Start a Ray cluster (see: installation [instructions](https://docs.ray.io/en/latest/ray-overview/installation.html)) so that Ray can utilize all the cores and GPUs available to you as workers.

### Create Ray Datasets

In [None]:
# Read Parquet file to Ray Dataset.
dataset = ray.data.read_parquet(
    "s3://anyscale-training-data/intro-to-ray-air/nyc_taxi_2021.parquet"
)

In [None]:
# Split data into training and validation subsets.
train_dataset, valid_dataset = dataset.train_test_split(test_size=0.3)

In [None]:
# Split datasets into blocks for parallel preprocessing.
# `num_blocks` should be lower than number of cores in the cluster.
train_dataset = train_dataset.repartition(num_blocks=5)
valid_dataset = valid_dataset.repartition(num_blocks=5)

### Common operations on datasets

There are many [`Dataset` API elements](https://docs.ray.io/en/latest/data/api/dataset.html#) available for common transformations and operations.

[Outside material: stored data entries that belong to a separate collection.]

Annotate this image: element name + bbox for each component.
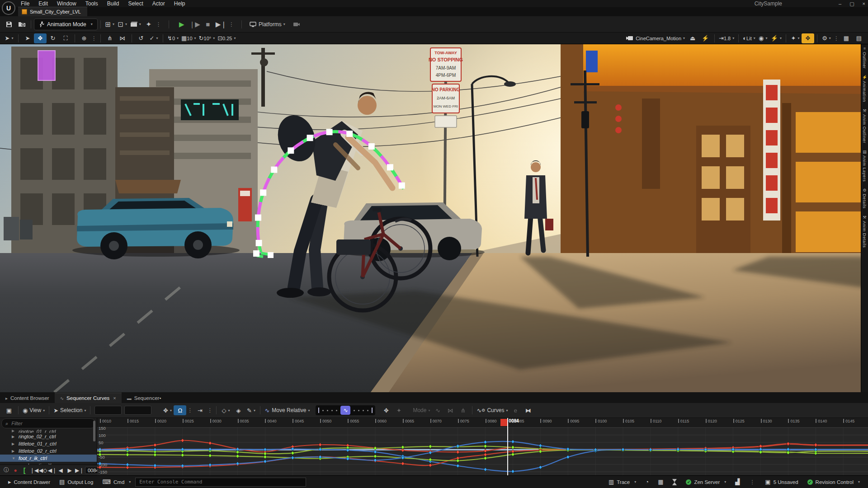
character-preview-dropdown[interactable]: ⚡▾: [769, 33, 783, 43]
curve-blue-a-key[interactable]: [566, 455, 570, 459]
side-tab-outliner[interactable]: ≡ Outliner: [862, 46, 867, 69]
viewport-more-dots[interactable]: ⋮: [833, 35, 840, 42]
play-options-dots[interactable]: ⋮: [228, 21, 235, 28]
curve-blue-b-key[interactable]: [759, 447, 762, 451]
maximize-button[interactable]: ▢: [849, 1, 854, 7]
menu-help[interactable]: Help: [170, 0, 190, 7]
tree-scrollbar[interactable]: [93, 421, 95, 441]
tree-item-ringtoe_01_r_ctrl[interactable]: ▶ringtoe_01_r_ctrl: [0, 429, 97, 433]
actor-snap-dropdown[interactable]: ↯0▾: [166, 33, 180, 43]
platforms-dropdown[interactable]: Platforms ▾: [248, 19, 287, 29]
menu-edit[interactable]: Edit: [34, 0, 52, 7]
curve-green-b-key[interactable]: [264, 455, 267, 459]
curve-blue-a-key[interactable]: [539, 465, 542, 469]
blueprints-dropdown[interactable]: ⊡▾: [116, 19, 129, 29]
stop-button[interactable]: ■: [202, 19, 214, 29]
filter-input[interactable]: [10, 420, 91, 427]
tree-item-littletoe_01_r_ctrl[interactable]: ▶littletoe_01_r_ctrl: [0, 440, 97, 447]
editor-mode-dropdown[interactable]: Animation Mode ▾: [34, 19, 98, 30]
playhead-flag[interactable]: [500, 419, 507, 426]
trail-keyframe-box[interactable]: [288, 147, 294, 154]
snap-options-dots[interactable]: ⋮: [186, 407, 193, 413]
record-button[interactable]: ●: [12, 467, 19, 474]
jump-to-start-button[interactable]: ❘◀: [30, 467, 37, 474]
step-back-button[interactable]: ◀❘: [48, 467, 55, 474]
trace-button[interactable]: ▥Trace▾: [604, 477, 641, 487]
pencil-dropdown[interactable]: ✎▾: [245, 405, 257, 415]
play-forward-button[interactable]: ▶: [66, 467, 73, 474]
side-tab-anim-details[interactable]: ⚒ Anim Details: [862, 215, 867, 248]
tree-filter[interactable]: ⌕: [1, 418, 95, 428]
toolbar-overflow-dots[interactable]: ⋮: [155, 21, 162, 28]
tab-sequencer-[interactable]: ▬ Sequencer•: [122, 393, 167, 403]
curve-red-b-key[interactable]: [814, 443, 817, 447]
insights-button[interactable]: ◔: [641, 477, 653, 487]
advance-button[interactable]: ▶❘: [214, 19, 228, 29]
curve-blue-b-key[interactable]: [291, 456, 294, 460]
curve-green-b-key[interactable]: [181, 453, 184, 457]
trail-keyframe-box[interactable]: [255, 215, 261, 221]
trail-keyframe-box[interactable]: [307, 135, 313, 141]
more-options-button[interactable]: ⋮: [744, 477, 760, 487]
play-button[interactable]: ▶: [175, 19, 188, 29]
curve-green-a-key[interactable]: [429, 445, 432, 448]
eject-button[interactable]: ⏏: [686, 33, 699, 43]
curve-green-a-key[interactable]: [511, 446, 514, 449]
curve-red-a-key[interactable]: [153, 443, 156, 447]
animation-tools-button[interactable]: ✦: [142, 19, 155, 29]
curve-blue-b-key[interactable]: [787, 448, 790, 451]
output-log-button[interactable]: ▤Output Log: [55, 477, 98, 487]
curve-green-a-key[interactable]: [484, 444, 487, 448]
key-time-input[interactable]: [94, 406, 122, 415]
curve-green-b-key[interactable]: [236, 455, 239, 458]
curve-blue-b-key[interactable]: [511, 440, 514, 443]
tab-sequencer-curves[interactable]: ∿ Sequencer Curves×: [55, 393, 122, 403]
menu-file[interactable]: File: [16, 0, 34, 7]
trail-keyframe-box[interactable]: [399, 183, 405, 189]
trail-keyframe-box[interactable]: [260, 189, 266, 196]
chevron-right-icon[interactable]: ▶: [12, 429, 15, 433]
menu-select[interactable]: Select: [123, 0, 147, 7]
viewport-settings-dropdown[interactable]: ⚙▾: [820, 33, 833, 43]
vertex-snap-button[interactable]: ⋈: [116, 33, 129, 43]
curve-blue-b-key[interactable]: [539, 444, 542, 447]
scale-snap-dropdown[interactable]: ⊡0.25▾: [216, 33, 237, 43]
curve-blue-a-key[interactable]: [373, 450, 377, 454]
unsaved-button[interactable]: ▣5 Unsaved: [760, 477, 802, 487]
curve-green-b-key[interactable]: [373, 455, 377, 458]
side-tab-anim-outliner[interactable]: ⚒ Anim Outliner: [862, 108, 867, 143]
curves-dropdown[interactable]: ∿⚙Curves▾: [475, 405, 509, 415]
curve-red-a-key[interactable]: [456, 450, 459, 454]
trail-keyframe-box[interactable]: [387, 164, 393, 170]
curve-green-b-key[interactable]: [511, 453, 514, 456]
curve-blue-b[interactable]: [97, 441, 868, 466]
previous-key-button[interactable]: ◀◇: [39, 467, 46, 474]
rotation-snap-dropdown[interactable]: ↻10°▾: [198, 33, 217, 43]
curve-green-b-key[interactable]: [153, 453, 156, 457]
curve-blue-b-key[interactable]: [484, 440, 487, 444]
save-button[interactable]: [3, 19, 15, 29]
curve-red-b-key[interactable]: [484, 453, 487, 456]
value-snap-dots[interactable]: ⋮: [206, 407, 213, 413]
frame-skip-button[interactable]: ❘▶: [188, 19, 202, 29]
menu-window[interactable]: Window: [52, 0, 81, 7]
content-drawer-button[interactable]: ▸Content Drawer: [4, 477, 55, 487]
cinematics-dropdown[interactable]: ▾: [129, 19, 142, 29]
trail-keyframe-box[interactable]: [271, 167, 277, 173]
play-reverse-button[interactable]: ◀: [57, 467, 64, 474]
wand-dropdown[interactable]: ✦▾: [789, 33, 802, 43]
side-tab-animation[interactable]: ⚡ Animation: [862, 75, 867, 102]
loop-bracket-button[interactable]: [: [21, 467, 28, 474]
browse-content-button[interactable]: [15, 19, 28, 29]
move-tool[interactable]: ✥: [34, 33, 47, 43]
chevron-right-icon[interactable]: ▶: [12, 449, 15, 453]
curve-green-a-key[interactable]: [401, 446, 404, 449]
menu-tools[interactable]: Tools: [81, 0, 103, 7]
tangent-auto-button[interactable]: ∿: [340, 406, 350, 415]
filter-button[interactable]: ⧓: [522, 405, 534, 415]
menu-build[interactable]: Build: [103, 0, 124, 7]
trail-keyframe-box[interactable]: [256, 240, 262, 246]
quad-view-button[interactable]: ▦: [840, 33, 853, 43]
curve-green-b-key[interactable]: [126, 453, 129, 456]
curve-blue-a-key[interactable]: [236, 447, 239, 451]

Below are few examples.

Inspect [the schema](https://docs.ray.io/en/latest/data/api/dataset.html#inspecting-metadata) of the underlying Parquet metadata.

In [None]:
print(f"Schema of training dataset: \n {train_dataset.schema()}")

[Count](https://docs.ray.io/en/latest/data/api/dataset.html#inspecting-metadata) the number of rows in the training and validation datasets.

In [None]:
print(f"Number of samples in training dataset: \n {train_dataset.count()}")
print(f"Number of samples in validation dataset: \n {valid_dataset.count()}")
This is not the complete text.